I have been thinking of writing for a long time but it never works out. I am not sure if it's because I didn't get enough time to do so or if it's because I didn't prioritize it enough.(There's always a tendency in women to keep their health and time to the very end ).
I had a baby 2.5 years back and it has been a ride since then , which no one really warned me about. Whoever I talk to (whether it's my female friends or female colleagues ), we all talk about the same thing (yes the same thing ).
It all starts with guilt.Loads of them and this is especially true for all the working women, who have to leave their young ones with caretakers (some reliable , others not). All of them (or at least most) are drowned in the sea of their own guilt by the time they return home from work and see their babies crying out looking for mama. This tops the list of things that eat up a woman.

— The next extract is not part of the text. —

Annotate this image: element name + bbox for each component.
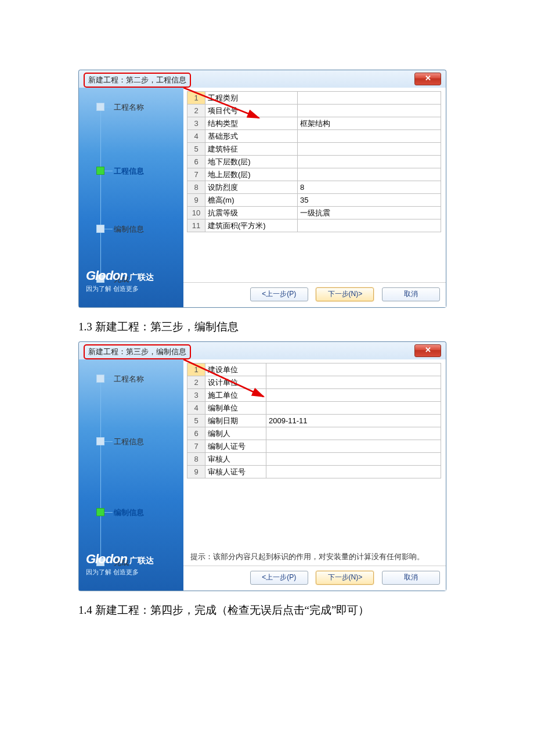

My guess is that its evolutionary.For millions of years , the sole goal of a women's life was to give birth to and nurture their young ones and leaving their young ones to be nurtured by someone else seems to hugely contradictory to what one's sole intended purpose in life.
I hear this topic being discussed in any women's day special meets or when two female colleagues fill their water bottles (unlike males, one can hardly find any any female colleague with kid(s) slowly sipping a cup of tea in the cafeteria talking about worldly affairs..never.). I am aware of many females (talented and competitive) choosing to leave their lucrative jobs because of (what sounds like trivial) things like their kid isn't drinking enough water or that they don't get to spent enough time with their kids .
I started sleeping 8 hours recently (that doesn't mean I sleep for 8 hrs every night..sometimes I do) after probably 3 years. For all the poor souls who are wondering why, its simple . Most women have sleep disturbances after they expect a baby (I remember getting up every other hour and walking due to leg cramps when I was expecting my son). Soon after , its all about feeding the baby accompanied by other routine things like stuffy nose , nightmares , hunger, thirst (means baby is hungry ) or just simply because your baby doesn't "feel" like sleeping at the time called "night"! And what about those long sleepless nights pacifying a baby who has a fever or burning cough..? IT just goes on and on.
I reach office pretty sleep deprived every morning and the bunch of few unmarried guys sitting around me start off-"How can someone be yawning so early in the morning?" . I cannot express in words the intense emotion I go through when I hear that , which I manage to control merely to comply with the company policies.
Unlike the olden golden times , the most common way of getting support now (esp. in towns) is by buying them. But just like the golden days bring in challenges with respect to managing relationships, the new era brings in "maid" challenges. You wake up one fine morning only to realize that your baby sitter (your only hope towards going to work ) had decided not to come. This very thought stops you from getting a good night's sleep ( The other set of deep worries that I have not even discussed about here is related to whether your care taker is "actually" taking care of your infant.).
Most women go through a stagnant phase in their career soon after little ones pop out. I say many because I know few others who made it big overcoming this phase. I must say after my son was born I started questioning whether spending more time at work was worth it. I had this overwhelming hormonal call to care for my son and everything else seemed trivial and secondary. What was the point having a career if I couldn't care for my child? I witnessed less skilled and experienced people climbing up the ladder and felt frustrated but soon I came to terms with myself on what my priorities were.
From the time my son was born to the next 3 years , I think I had a zero social circle. Everything revolved around keeping him comfortable and often people pointed out that I went overboard with it and in many cases I should have just let him cry for a while. I could live with being an unsocial person and that was something I consciously let go off.
My son is 3 now and I feel lot better. He now understand to some extend for Amma and Dada's need to go to work (because it buys him toys, chocolates and roti). My guilt has reduced and I try to take sometime for myself as well and hopefully things will get better as it moves.